#### Exercise:
Please transcribe the data below in full, word for word, without the images.

#### Available records:
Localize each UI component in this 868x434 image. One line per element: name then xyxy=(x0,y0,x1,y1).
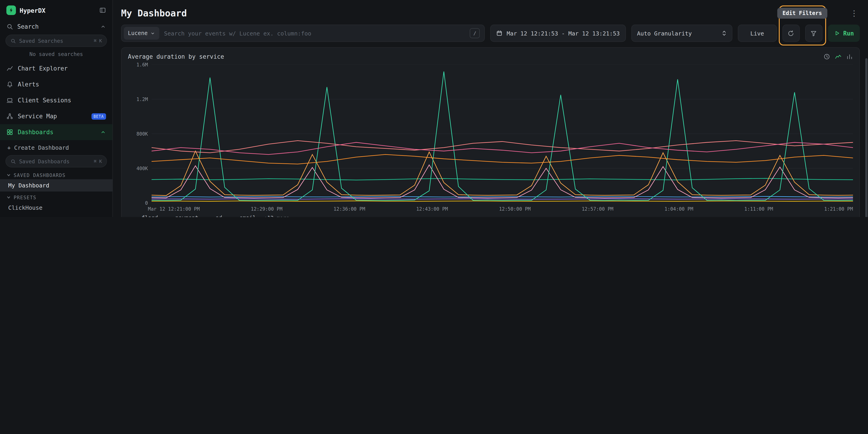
sidebar: HyperDX Search Saved Searches ⌘ K No sav… xyxy=(0,0,113,217)
sidebar-item-label: Dashboards xyxy=(18,129,54,136)
legend-item-flagd[interactable]: flagd xyxy=(132,215,158,217)
series-line xyxy=(152,165,853,198)
play-icon xyxy=(834,30,840,36)
y-axis-labels: 1.6M1.2M800K400K0 xyxy=(128,65,152,203)
group-label-text: PRESETS xyxy=(14,195,36,200)
query-language-value: Lucene xyxy=(128,30,148,36)
live-label: Live xyxy=(750,30,764,37)
no-saved-searches-text: No saved searches xyxy=(0,49,113,61)
saved-searches-placeholder: Saved Searches xyxy=(19,37,63,44)
x-axis-tick: Mar 12 12:21:00 PM xyxy=(148,206,200,211)
dashboard-toolbar: Lucene Search your events w/ Lucene ex. … xyxy=(121,25,860,42)
series-line xyxy=(152,199,853,199)
series-line-email xyxy=(152,151,853,196)
x-axis-labels: Mar 12 12:21:00 PM12:29:00 PM12:36:00 PM… xyxy=(148,206,853,211)
sidebar-item-label: Client Sessions xyxy=(18,97,71,104)
sidebar-item-label: Alerts xyxy=(18,81,39,88)
search-icon xyxy=(10,38,16,43)
legend-label: payment xyxy=(175,215,198,217)
service-map-icon xyxy=(6,113,13,120)
chart-explorer-icon xyxy=(6,65,13,72)
refresh-icon xyxy=(787,30,794,37)
x-axis-tick: 12:29:00 PM xyxy=(251,206,282,211)
run-button[interactable]: Run xyxy=(828,25,860,42)
legend-item-payment[interactable]: payment xyxy=(166,215,198,217)
saved-dashboards-input[interactable]: Saved Dashboards ⌘ K xyxy=(5,155,107,167)
chart-legend: flagdpaymentademail+12 more xyxy=(132,215,853,217)
laptop-icon xyxy=(6,97,13,104)
x-axis-tick: 1:21:00 PM xyxy=(824,206,853,211)
live-button[interactable]: Live xyxy=(738,25,777,42)
filter-funnel-icon xyxy=(810,30,817,37)
run-label: Run xyxy=(843,30,854,37)
series-line-payment xyxy=(152,71,853,200)
sidebar-item-label: Chart Explorer xyxy=(18,65,68,72)
series-line-flagd xyxy=(152,142,853,155)
group-label-text: SAVED DASHBOARDS xyxy=(14,172,66,178)
time-range-value: Mar 12 12:21:53 - Mar 12 13:21:53 xyxy=(506,30,620,37)
app-root: HyperDX Search Saved Searches ⌘ K No sav… xyxy=(0,0,868,217)
filter-button[interactable] xyxy=(805,25,822,42)
sidebar-section-search[interactable]: Search xyxy=(0,20,113,34)
sidebar-item-service-map[interactable]: Service Map BETA xyxy=(0,108,113,124)
main-content: My Dashboard ⋮ Lucene Search your events… xyxy=(113,0,868,217)
chevron-down-icon xyxy=(6,195,11,200)
series-line xyxy=(152,201,853,201)
sidebar-item-client-sessions[interactable]: Client Sessions xyxy=(0,92,113,108)
chart-canvas[interactable] xyxy=(152,65,853,203)
x-axis-tick: 12:43:00 PM xyxy=(416,206,448,211)
search-placeholder: Search your events w/ Lucene ex. column:… xyxy=(164,30,465,37)
create-dashboard-button[interactable]: + Create Dashboard xyxy=(0,140,113,154)
page-title: My Dashboard xyxy=(121,8,187,19)
sidebar-item-dashboards[interactable]: Dashboards xyxy=(0,124,113,140)
keyboard-shortcut: ⌘ K xyxy=(94,38,102,43)
sidebar-dashboard-my-dashboard[interactable]: My Dashboard xyxy=(0,179,113,192)
logo-row: HyperDX xyxy=(0,0,113,20)
sidebar-preset-clickhouse[interactable]: ClickHouse xyxy=(0,202,113,214)
scrollbar-thumb[interactable] xyxy=(865,58,868,217)
series-line xyxy=(152,196,853,197)
sidebar-preset-services[interactable]: Services xyxy=(0,214,113,217)
x-axis-tick: 12:36:00 PM xyxy=(334,206,365,211)
event-search-input[interactable]: Lucene Search your events w/ Lucene ex. … xyxy=(121,25,485,42)
legend-item-ad[interactable]: ad xyxy=(207,215,222,217)
beta-badge: BETA xyxy=(91,113,106,120)
bell-icon xyxy=(6,81,13,88)
legend-label: flagd xyxy=(142,215,158,217)
sidebar-item-alerts[interactable]: Alerts xyxy=(0,76,113,92)
more-menu-icon[interactable]: ⋮ xyxy=(848,9,860,18)
group-presets[interactable]: PRESETS xyxy=(0,192,113,202)
chevron-up-icon xyxy=(100,24,106,30)
legend-label: ad xyxy=(216,215,222,217)
legend-item-email[interactable]: email xyxy=(230,215,256,217)
search-icon xyxy=(6,23,13,30)
saved-searches-input[interactable]: Saved Searches ⌘ K xyxy=(5,35,107,47)
slash-shortcut-badge: / xyxy=(470,28,480,38)
chevron-up-icon xyxy=(100,129,106,135)
legend-more-link[interactable]: +12 more xyxy=(264,215,289,217)
search-section-label: Search xyxy=(17,23,39,30)
bar-chart-icon[interactable] xyxy=(846,53,853,60)
filters-button-group: Edit Filters xyxy=(782,25,822,42)
sidebar-item-chart-explorer[interactable]: Chart Explorer xyxy=(0,61,113,76)
chevron-down-icon xyxy=(6,173,11,177)
calendar-icon xyxy=(496,30,502,36)
series-line xyxy=(152,155,853,164)
collapse-sidebar-icon[interactable] xyxy=(99,7,106,14)
legend-label: email xyxy=(240,215,256,217)
time-icon[interactable] xyxy=(824,53,830,60)
query-language-select[interactable]: Lucene xyxy=(124,27,159,40)
x-axis-tick: 1:11:00 PM xyxy=(744,206,773,211)
group-saved-dashboards[interactable]: SAVED DASHBOARDS xyxy=(0,169,113,179)
saved-dashboards-placeholder: Saved Dashboards xyxy=(19,158,70,164)
granularity-select[interactable]: Auto Granularity xyxy=(631,25,732,42)
refresh-button[interactable] xyxy=(782,25,800,42)
chevron-down-icon xyxy=(150,31,155,36)
sidebar-item-label: Service Map xyxy=(18,113,57,120)
dashboard-tile-average-duration: Average duration by service 1.6M1.2M800K… xyxy=(121,47,860,217)
series-line-ad xyxy=(152,141,853,153)
tile-title: Average duration by service xyxy=(128,53,224,60)
line-chart-icon[interactable] xyxy=(835,53,842,60)
dashboards-grid-icon xyxy=(6,129,13,136)
time-range-picker[interactable]: Mar 12 12:21:53 - Mar 12 13:21:53 xyxy=(490,25,626,42)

#### Solution for this exercise:
Localize each UI component in this 868x434 image. One line per element: name then xyxy=(x0,y0,x1,y1).
sidebar: HyperDX Search Saved Searches ⌘ K No sav… xyxy=(0,0,113,217)
sidebar-item-label: Dashboards xyxy=(18,129,54,136)
legend-item-flagd[interactable]: flagd xyxy=(132,215,158,217)
series-line xyxy=(152,165,853,198)
play-icon xyxy=(834,30,840,36)
y-axis-labels: 1.6M1.2M800K400K0 xyxy=(128,65,152,203)
group-label-text: PRESETS xyxy=(14,195,36,200)
query-language-value: Lucene xyxy=(128,30,148,36)
live-label: Live xyxy=(750,30,764,37)
no-saved-searches-text: No saved searches xyxy=(0,49,113,61)
saved-searches-placeholder: Saved Searches xyxy=(19,37,63,44)
x-axis-tick: Mar 12 12:21:00 PM xyxy=(148,206,200,211)
dashboard-toolbar: Lucene Search your events w/ Lucene ex. … xyxy=(121,25,860,42)
series-line xyxy=(152,199,853,199)
series-line-email xyxy=(152,151,853,196)
x-axis-labels: Mar 12 12:21:00 PM12:29:00 PM12:36:00 PM… xyxy=(148,206,853,211)
sidebar-item-label: Client Sessions xyxy=(18,97,71,104)
sidebar-item-label: Alerts xyxy=(18,81,39,88)
search-icon xyxy=(10,38,16,43)
legend-label: payment xyxy=(175,215,198,217)
service-map-icon xyxy=(6,113,13,120)
chart-explorer-icon xyxy=(6,65,13,72)
refresh-icon xyxy=(787,30,794,37)
x-axis-tick: 12:29:00 PM xyxy=(251,206,282,211)
run-button[interactable]: Run xyxy=(828,25,860,42)
legend-item-payment[interactable]: payment xyxy=(166,215,198,217)
saved-dashboards-input[interactable]: Saved Dashboards ⌘ K xyxy=(5,155,107,167)
chart-legend: flagdpaymentademail+12 more xyxy=(132,215,853,217)
laptop-icon xyxy=(6,97,13,104)
x-axis-tick: 1:21:00 PM xyxy=(824,206,853,211)
live-button[interactable]: Live xyxy=(738,25,777,42)
filter-funnel-icon xyxy=(810,30,817,37)
run-label: Run xyxy=(843,30,854,37)
series-line-payment xyxy=(152,71,853,200)
sidebar-item-label: Chart Explorer xyxy=(18,65,68,72)
series-line-flagd xyxy=(152,142,853,155)
group-label-text: SAVED DASHBOARDS xyxy=(14,172,66,178)
time-range-value: Mar 12 12:21:53 - Mar 12 13:21:53 xyxy=(506,30,620,37)
app-root: HyperDX Search Saved Searches ⌘ K No sav… xyxy=(0,0,868,217)
filter-button[interactable] xyxy=(805,25,822,42)
sidebar-section-search[interactable]: Search xyxy=(0,20,113,34)
sidebar-item-service-map[interactable]: Service Map BETA xyxy=(0,108,113,124)
main-content: My Dashboard ⋮ Lucene Search your events… xyxy=(113,0,868,217)
chevron-down-icon xyxy=(6,195,11,200)
series-line xyxy=(152,201,853,201)
sidebar-item-client-sessions[interactable]: Client Sessions xyxy=(0,92,113,108)
chart-canvas[interactable] xyxy=(152,65,853,203)
x-axis-tick: 12:43:00 PM xyxy=(416,206,448,211)
search-placeholder: Search your events w/ Lucene ex. column:… xyxy=(164,30,465,37)
create-dashboard-button[interactable]: + Create Dashboard xyxy=(0,140,113,154)
page-title: My Dashboard xyxy=(121,8,187,19)
sidebar-item-dashboards[interactable]: Dashboards xyxy=(0,124,113,140)
keyboard-shortcut: ⌘ K xyxy=(94,38,102,43)
sidebar-dashboard-my-dashboard[interactable]: My Dashboard xyxy=(0,179,113,192)
logo-row: HyperDX xyxy=(0,0,113,20)
sidebar-preset-clickhouse[interactable]: ClickHouse xyxy=(0,202,113,214)
scrollbar-thumb[interactable] xyxy=(865,58,868,217)
series-line xyxy=(152,196,853,197)
sidebar-preset-services[interactable]: Services xyxy=(0,214,113,217)
x-axis-tick: 12:36:00 PM xyxy=(334,206,365,211)
event-search-input[interactable]: Lucene Search your events w/ Lucene ex. … xyxy=(121,25,485,42)
legend-item-ad[interactable]: ad xyxy=(207,215,222,217)
beta-badge: BETA xyxy=(91,113,106,120)
bell-icon xyxy=(6,81,13,88)
legend-label: flagd xyxy=(142,215,158,217)
sidebar-item-alerts[interactable]: Alerts xyxy=(0,76,113,92)
more-menu-icon[interactable]: ⋮ xyxy=(848,9,860,18)
group-presets[interactable]: PRESETS xyxy=(0,192,113,202)
chevron-up-icon xyxy=(100,24,106,30)
legend-label: ad xyxy=(216,215,222,217)
legend-item-email[interactable]: email xyxy=(230,215,256,217)
search-icon xyxy=(6,23,13,30)
saved-searches-input[interactable]: Saved Searches ⌘ K xyxy=(5,35,107,47)
slash-shortcut-badge: / xyxy=(470,28,480,38)
chevron-up-icon xyxy=(100,129,106,135)
legend-more-link[interactable]: +12 more xyxy=(264,215,289,217)
search-section-label: Search xyxy=(17,23,39,30)
bar-chart-icon[interactable] xyxy=(846,53,853,60)
filters-button-group: Edit Filters xyxy=(782,25,822,42)
sidebar-item-chart-explorer[interactable]: Chart Explorer xyxy=(0,61,113,76)
chevron-down-icon xyxy=(6,173,11,177)
calendar-icon xyxy=(496,30,502,36)
series-line xyxy=(152,155,853,164)
collapse-sidebar-icon[interactable] xyxy=(99,7,106,14)
legend-label: email xyxy=(240,215,256,217)
time-icon[interactable] xyxy=(824,53,830,60)
query-language-select[interactable]: Lucene xyxy=(124,27,159,40)
x-axis-tick: 1:11:00 PM xyxy=(744,206,773,211)
group-saved-dashboards[interactable]: SAVED DASHBOARDS xyxy=(0,169,113,179)
saved-dashboards-placeholder: Saved Dashboards xyxy=(19,158,70,164)
granularity-select[interactable]: Auto Granularity xyxy=(631,25,732,42)
refresh-button[interactable] xyxy=(782,25,800,42)
chevron-down-icon xyxy=(150,31,155,36)
sidebar-item-label: Service Map xyxy=(18,113,57,120)
dashboard-tile-average-duration: Average duration by service 1.6M1.2M800K… xyxy=(121,47,860,217)
series-line-ad xyxy=(152,141,853,153)
tile-title: Average duration by service xyxy=(128,53,224,60)
line-chart-icon[interactable] xyxy=(835,53,842,60)
dashboards-grid-icon xyxy=(6,129,13,136)
time-range-picker[interactable]: Mar 12 12:21:53 - Mar 12 13:21:53 xyxy=(490,25,626,42)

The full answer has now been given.